Start of Data shown
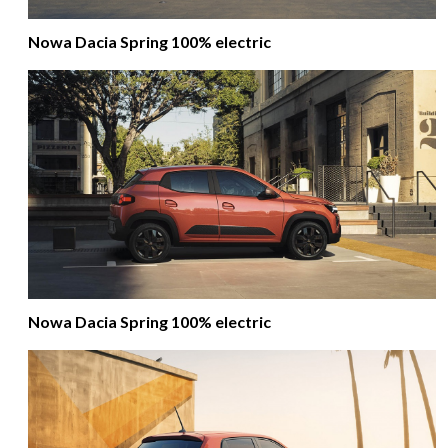
Nowa Dacia Spring 100% electric
Nowa Dacia Spring 100% electric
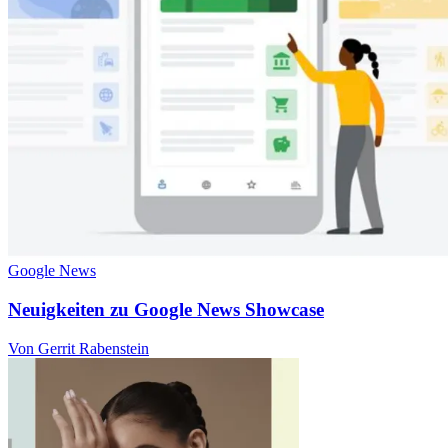
Google News
Neuigkeiten zu Google News Showcase
Von Gerrit Rabenstein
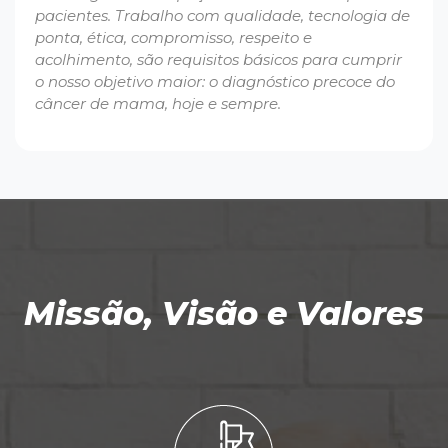
pacientes. Trabalho com qualidade, tecnologia de
ponta, ética, compromisso, respeito e
acolhimento, são requisitos básicos para cumprir
o nosso objetivo maior: o diagnóstico precoce do
câncer de mama, hoje e sempre.
Missão, Visão e Valores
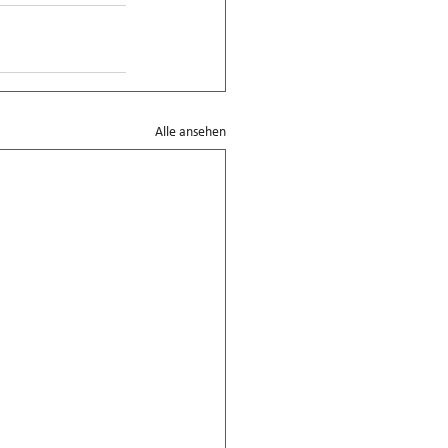
Alle ansehen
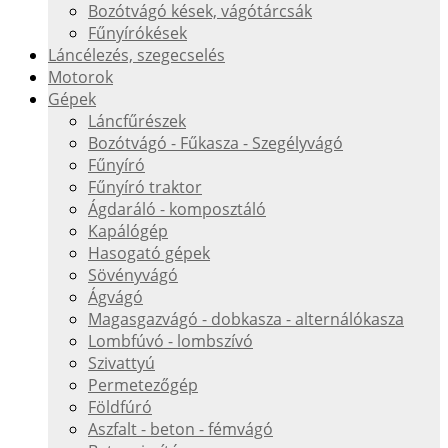
Bozótvágó kések, vágótárcsák
Fűnyírókések
Láncélezés, szegecselés
Motorok
Gépek
Láncfűrészek
Bozótvágó - Fűkasza - Szegélyvágó
Fűnyíró
Fűnyíró traktor
Ágdaráló - komposztáló
Kapálógép
Hasogató gépek
Sövényvágó
Ágvágó
Magasgazvágó - dobkasza - alternálókasza
Lombfúvó - lombszívó
Szivattyú
Permetezőgép
Földfúró
Aszfalt - beton - fémvágó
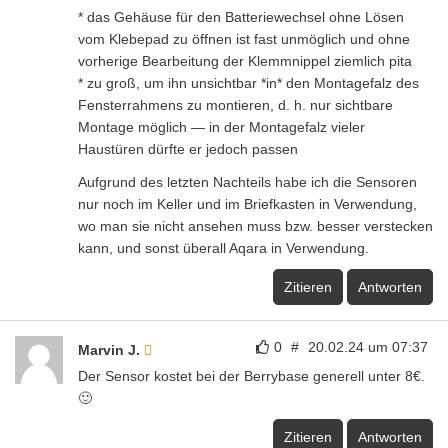
* das Gehäuse für den Batteriewechsel ohne Lösen
vom Klebepad zu öffnen ist fast unmöglich und ohne
vorherige Bearbeitung der Klemmnippel ziemlich pita
* zu groß, um ihn unsichtbar *in* den Montagefalz des
Fensterrahmens zu montieren, d. h. nur sichtbare
Montage möglich — in der Montagefalz vieler
Haustüren dürfte er jedoch passen
Aufgrund des letzten Nachteils habe ich die Sensoren
nur noch im Keller und im Briefkasten in Verwendung,
wo man sie nicht ansehen muss bzw. besser verstecken
kann, und sonst überall Aqara in Verwendung.
Zitieren
Antworten
0
#
20.02.24 um 07:37
Marvin J.
Der Sensor kostet bei der Berrybase generell unter 8€.
🙂
Zitieren
Antworten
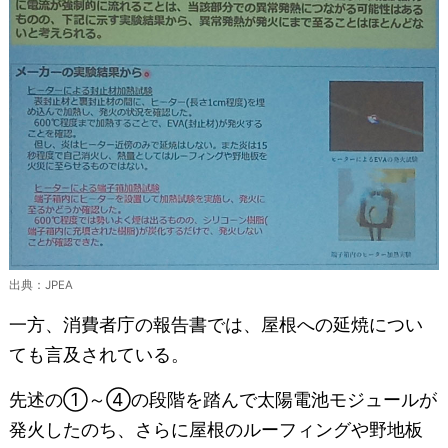
出典：JPEA
一方、消費者庁の報告書では、屋根への延焼につい
ても言及されている。
先述の①～④の段階を踏んで太陽電池モジュールが
発火したのち、さらに屋根のルーフィングや野地板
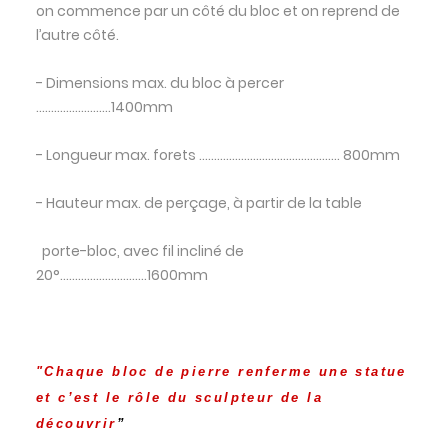
on commence par un côté du bloc et on reprend de
l’autre côté.
- Dimensions max. du bloc à percer
.........................1400mm
- Longueur max. forets ............................................... 800mm
- Hauteur max. de perçage, à partir de la table
porte-bloc, avec fil incliné de
20°.............................1600mm
"Chaque bloc de pierre renferme une statue
et c’est le rôle du sculpteur de la
découvrir
”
End of Data shown
▶ Exercise goal:
Reproduce the data above in full, exactly, with the images removed.

▶ Task result:
Nowa Dacia Spring 100% electric
Nowa Dacia Spring 100% electric
Google News
Neuigkeiten zu Google News Showcase
Von Gerrit Rabenstein
pacientes. Trabalho com qualidade, tecnologia de
ponta, ética, compromisso, respeito e
acolhimento, são requisitos básicos para cumprir
o nosso objetivo maior: o diagnóstico precoce do
câncer de mama, hoje e sempre.
Missão, Visão e Valores
Alle ansehen
Bozótvágó kések, vágótárcsák
Fűnyírókések
Láncélezés, szegecselés
Motorok
Gépek
Láncfűrészek
Bozótvágó - Fűkasza - Szegélyvágó
Fűnyíró
Fűnyíró traktor
Ágdaráló - komposztáló
Kapálógép
Hasogató gépek
Sövényvágó
Ágvágó
Magasgazvágó - dobkasza - alternálókasza
Lombfúvó - lombszívó
Szivattyú
Permetezőgép
Földfúró
Aszfalt - beton - fémvágó
* das Gehäuse für den Batteriewechsel ohne Lösen
vom Klebepad zu öffnen ist fast unmöglich und ohne
vorherige Bearbeitung der Klemmnippel ziemlich pita
* zu groß, um ihn unsichtbar *in* den Montagefalz des
Fensterrahmens zu montieren, d. h. nur sichtbare
Montage möglich — in der Montagefalz vieler
Haustüren dürfte er jedoch passen
Aufgrund des letzten Nachteils habe ich die Sensoren
nur noch im Keller und im Briefkasten in Verwendung,
wo man sie nicht ansehen muss bzw. besser verstecken
kann, und sonst überall Aqara in Verwendung.
Zitieren
Antworten
0
#
20.02.24 um 07:37
Marvin J.
Der Sensor kostet bei der Berrybase generell unter 8€.
🙂
Zitieren
Antworten
出典：JPEA
一方、消費者庁の報告書では、屋根への延焼につい
ても言及されている。
先述の①～④の段階を踏んで太陽電池モジュールが
発火したのち、さらに屋根のルーフィングや野地板
on commence par un côté du bloc et on reprend de
l’autre côté.
- Dimensions max. du bloc à percer
.........................1400mm
- Longueur max. forets ............................................... 800mm
- Hauteur max. de perçage, à partir de la table
porte-bloc, avec fil incliné de
20°.............................1600mm
"Chaque bloc de pierre renferme une statue
et c’est le rôle du sculpteur de la
découvrir
”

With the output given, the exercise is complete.